WORK ITEM: Could you restate the entries below word for word and leave the images out?

(DATA RECORDS)

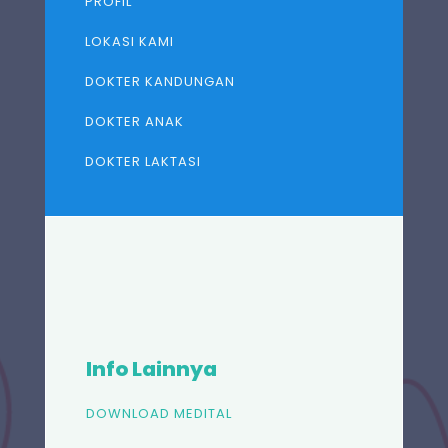
PROFIL
LOKASI KAMI
DOKTER KANDUNGAN
DOKTER ANAK
DOKTER LAKTASI
Info Lainnya
DOWNLOAD MEDITAL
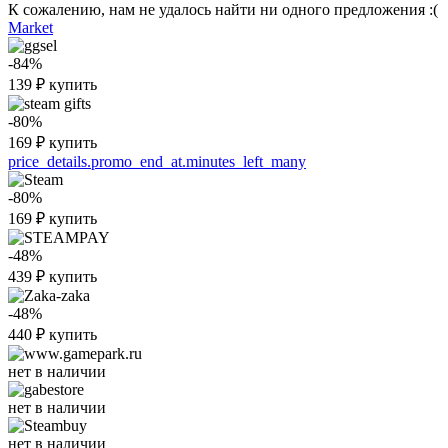
К сожалению, нам не удалось найти ни одного предложения :(
Market
-84%
139
₽
купить
-80%
169
₽
купить
price_details.promo_end_at.minutes_left_many
-80%
169
₽
купить
-48%
439
₽
купить
-48%
440
₽
купить
нет в наличии
нет в наличии
нет в наличии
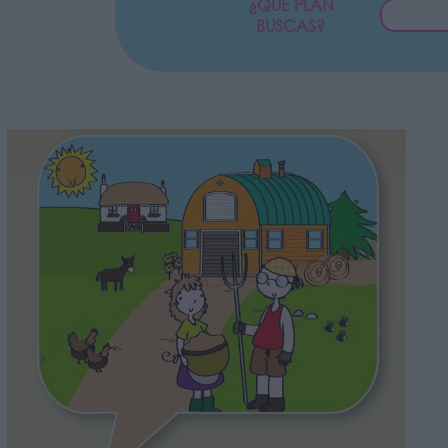
¿QUÉ PLAN
BUSCAS?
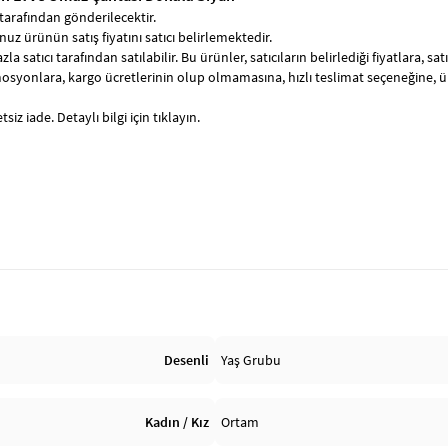
tarafından gönderilecektir.
uz ürünün satış fiyatını satıcı belirlemektedir.
zla satıcı tarafından satılabilir. Bu ürünler, satıcıların belirlediği fiyatlara, 
syonlara, kargo ücretlerinin olup olmamasına, hızlı teslimat seçeneğine, 
siz iade. Detaylı bilgi için tıklayın.
Desenli
Yaş Grubu
Kadın / Kız
Ortam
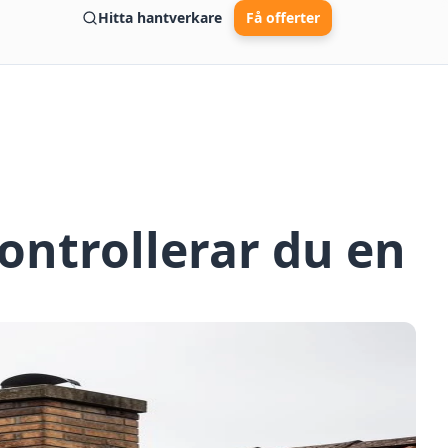
Hitta hantverkare
Få offerter
ontrollerar du en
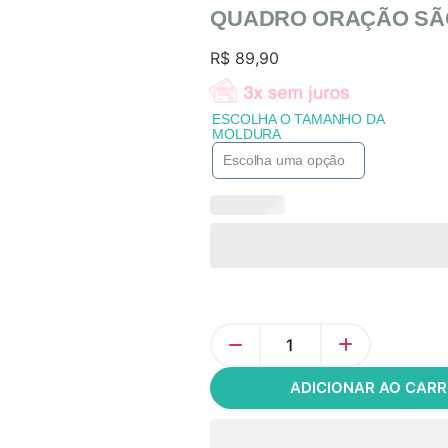
QUADRO ORAÇÃO SÃ
R$
89,90
ESCOLHA O TAMANHO DA
MOLDURA
ADICIONAR AO CAR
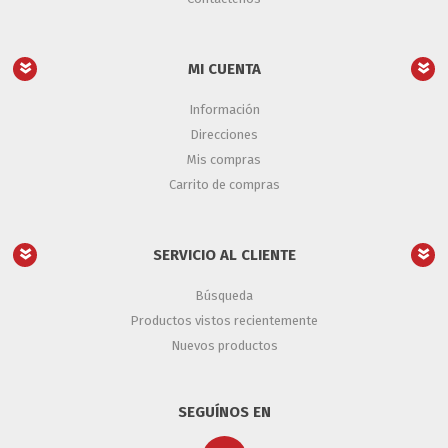
MI CUENTA
Información
Direcciones
Mis compras
Carrito de compras
SERVICIO AL CLIENTE
Búsqueda
Productos vistos recientemente
Nuevos productos
SEGUÍNOS EN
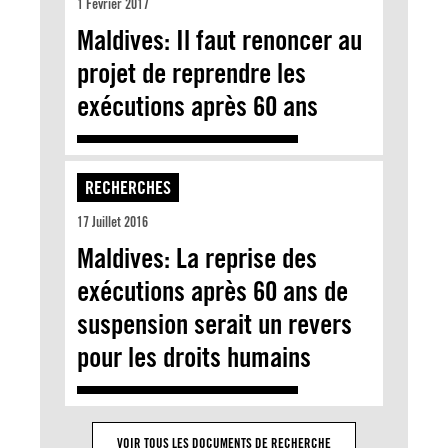
1 Février 2017
Maldives: Il faut renoncer au
projet de reprendre les
exécutions après 60 ans
RECHERCHES
17 Juillet 2016
Maldives: La reprise des
exécutions après 60 ans de
suspension serait un revers
pour les droits humains
VOIR TOUS LES DOCUMENTS DE RECHERCHE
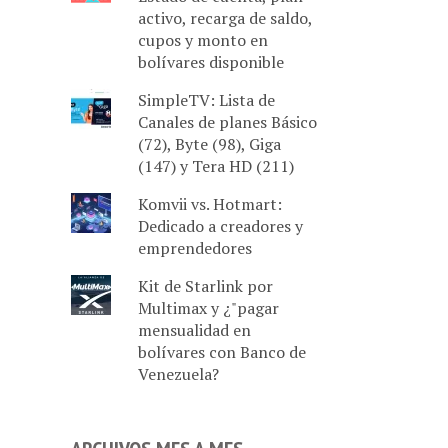
activo, recarga de saldo,
cupos y monto en
bolívares disponible
SimpleTV: Lista de
Canales de planes Básico
(72), Byte (98), Giga
(147) y Tera HD (211)
Komvii vs. Hotmart:
Dedicado a creadores y
emprendedores
Kit de Starlink por
Multimax y ¿"pagar
mensualidad en
bolívares con Banco de
Venezuela?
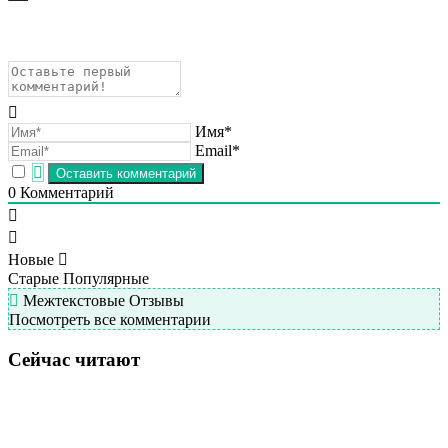
Имя*
Email*
0
Комментарий
Новые
Старые
Популярные
Межтекстовые Отзывы
Посмотреть все комментарии
Сейчас читают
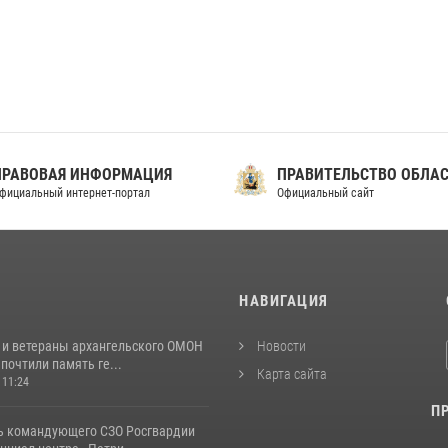
ПРАВОВАЯ ИНФОРМАЦИЯ
ПРАВИТЕЛЬСТВО ОБЛА
фициальный интернет-портал
Официальный сайт
И
НАВИГАЦИЯ
 и ветераны архангельского ОМОН
Новости
почтили память ге...
Карта сайта
 11:24
П
ь командующего СЗО Росгвардии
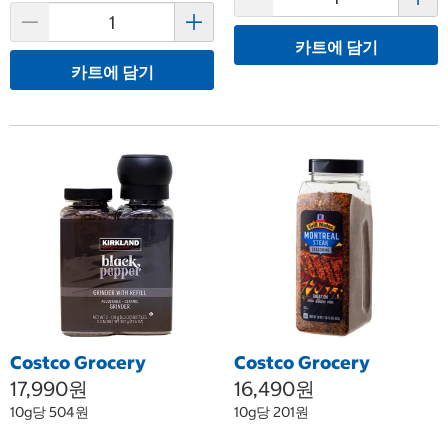
카트에 담기
카트에 담기
Costco Grocery
Costco Grocery
17,990원
16,490원
10g당 504원
10g당 201원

(End DATA RECORDS)

YOUR SOLUTION:
PROFIL
LOKASI KAMI
DOKTER KANDUNGAN
DOKTER ANAK
DOKTER LAKTASI
Info Lainnya
DOWNLOAD MEDITAL
К сожалению, нам не удалось найти ни одного предложения :(
Market
-84%
139
₽
купить
-80%
169
₽
купить
price_details.promo_end_at.minutes_left_many
-80%
169
₽
купить
-48%
439
₽
купить
-48%
440
₽
купить
нет в наличии
нет в наличии
нет в наличии
¿QUÉ PLAN
BUSCAS?
tarafından gönderilecektir.
uz ürünün satış fiyatını satıcı belirlemektedir.
zla satıcı tarafından satılabilir. Bu ürünler, satıcıların belirlediği fiyatlara, 
syonlara, kargo ücretlerinin olup olmamasına, hızlı teslimat seçeneğine, 
siz iade. Detaylı bilgi için tıklayın.
Desenli
Yaş Grubu
Kadın / Kız
Ortam
Hitta hantverkare
Få offerter
ontrollerar du en
QUADRO ORAÇÃO SÃ
R$
89,90
ESCOLHA O TAMANHO DA
MOLDURA
ADICIONAR AO CAR
MI CUENTA
Información
Direcciones
Mis compras
Carrito de compras
SERVICIO AL CLIENTE
Búsqueda
Productos vistos recientemente
Nuevos productos
SEGUÍNOS EN
1 Février 2017
Maldives: Il faut renoncer au
projet de reprendre les
exécutions après 60 ans
RECHERCHES
17 Juillet 2016
Maldives: La reprise des
exécutions après 60 ans de
suspension serait un revers
pour les droits humains
VOIR TOUS LES DOCUMENTS DE RECHERCHE
activo, recarga de saldo,
cupos y monto en
bolívares disponible
SimpleTV: Lista de
Canales de planes Básico
(72), Byte (98), Giga
(147) y Tera HD (211)
Komvii vs. Hotmart:
Dedicado a creadores y
emprendedores
Kit de Starlink por
Multimax y ¿"pagar
mensualidad en
bolívares con Banco de
Venezuela?
Имя*
Email*
0
Комментарий
Новые
Старые
Популярные
Межтекстовые Отзывы
Посмотреть все комментарии
Сейчас читают
ПРАВОВАЯ ИНФОРМАЦИЯ
ПРАВИТЕЛЬСТВО ОБЛА
фициальный интернет-портал
Официальный сайт
И
НАВИГАЦИЯ
 и ветераны архангельского ОМОН
Новости
почтили память ге...
Карта сайта
 11:24
П
ь командующего СЗО Росгвардии
카트에 담기
카트에 담기
Costco Grocery
Costco Grocery
17,990원
16,490원
10g당 504원
10g당 201원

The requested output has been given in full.